Les verres à plusieurs foyers ou à puissance focale variable (verres progressifs) permettent d’ajuster la correction requise pour voir nette à une distance donnée (loin vs près vs intermédiaire).

 

La correction par lentilles spéciales (lentilles dites multifocales) est parfois possible, mais le compromis visuel entre la vision de loin et la vision de près peut occasionner une gêne pour certaines activités (notamment la conduite nocturne, car des halos autour des lumières vives peuvent être perçus).

La chirurgie réfractive et la chirurgie du cristallin (cataracte) peuvent permettre au presbyte de lire et voir de loin sans lunettes (voir la page consacrée à la chirurgie de la presbytie). La chiurgie cornéenne utilise le Laser Excimer (LASIK) pour remodeler la cornée réalise un motif « statique » et ne peut donc pas véritablement corriger au sens propre la presbytie, ce qui supposerait la restitution de l’accommodation ( qui est un phénomène dynamique ; déformation réversible du cristallin). Toutefois, la correction par multifocalité, prenant en compte certaines anomalies en vision de loin, peut s’inscrire dans une stratégie d’amélioration visuelle globale et permettre au presbyte de ne plus (ou beaucoup moins avoir à) porter se lunettes. Par exemple, la correction de l’hypermétropie par LASIK s’accompagne le plus souvent d’un bénéfice important pour la vision de près. Cette amélioration est liée à l’induction d’une multifocalité cornéenne. Il est possible d’optimiser ce bénéfice en réalisant une légère sur correction sur l’œil non dominant. La correction volontairement planifiée incomplète de la myopie sur un œil non dominant permet de préserver une vision de près chez le sujet myope : cette stratégie s’appelle « monovision » (ou « bascule »).

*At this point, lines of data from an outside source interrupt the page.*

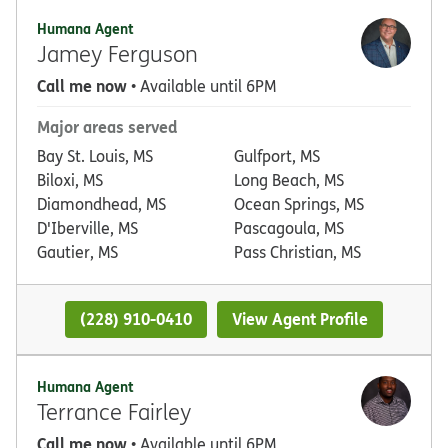
Humana Agent
Jamey Ferguson
Call me now
• Available until 6PM
Major areas served
Bay St. Louis, MS
Gulfport, MS
Biloxi, MS
Long Beach, MS
Diamondhead, MS
Ocean Springs, MS
D'Iberville, MS
Pascagoula, MS
Gautier, MS
Pass Christian, MS
(228) 910-0410
View Agent Profile
Humana Agent
Terrance Fairley
Call me now
• Available until 6PM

Ces alternatives peuvent être testées préalablement avec des verres de contact d’essai chez un sujet presbyte candidat à la chirurgie réfractive. Plus récemment, la mise au point d’implants intra cornéens destinés par exemple à augmenter la profondeur de champ par la création d’une « petite pupille » (Implant KAMRA) offrent une nouvelle alternative aux presbytes; la pose de l’implant sur un oeil permet de lui conférer la possibilité de lire de près sans lunettes, tout en conservant une bonne acuité visuelle de loin.

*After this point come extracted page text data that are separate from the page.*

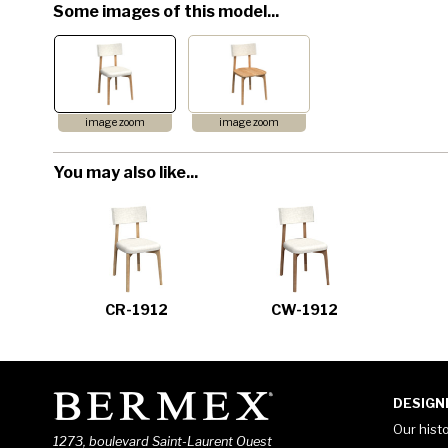
Some images of this model...
image zoom
image zoom
You may also like...
CR-1912
CW-1912
DESIGN
Our hist
1273, boulevard Saint-Laurent Ouest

Chez les patients qui présentent une cataracte débutante, la chirurgie de la presbytie s’orientera logiquement vers une chirurgie de la cataracte avec pose d’implants multifocaux. Dans tous les cas, une consultation préalable est nécessaire, afin de déterminer avec précision les besoins visuels et l’existence d’une correction éventuelle de la vision de loin, en plus de mesurer le degré de presbytie (degré d’addition de près). Vidéo : consultation pour chirurgie de la presbytie En savoir plus sur la chirurgie de la presbytie Voir la page consacrée à presbytie et multifocalité Emission TV France 5 Allo Docteur « Presbytie »  Invité Dr Gatinel

2 réponses à “Presbytie”

  1. WECK dit :

    Bonjour,

    Est-il possible de se faire opérer d’une presbytie à 45 ans? Celle-ci s’est aggravée depuis un an. Le port d’une correction est pour moi inenvisageable.
    Merci pour votre réponse.

  2. Dr Damien Gatinel dit :

    Une opération est théoriquement possible, mais le choix de la technique et de la correction dépend du bilan préopératoire, de la correction dont vous avez besoin (de loin, de près), etc. Il n’est pas possible de restaurer l’accommodation, mais certaines stratégies permettent de lui suppléer, et réduire au moins partiellement le port d’une correction optique.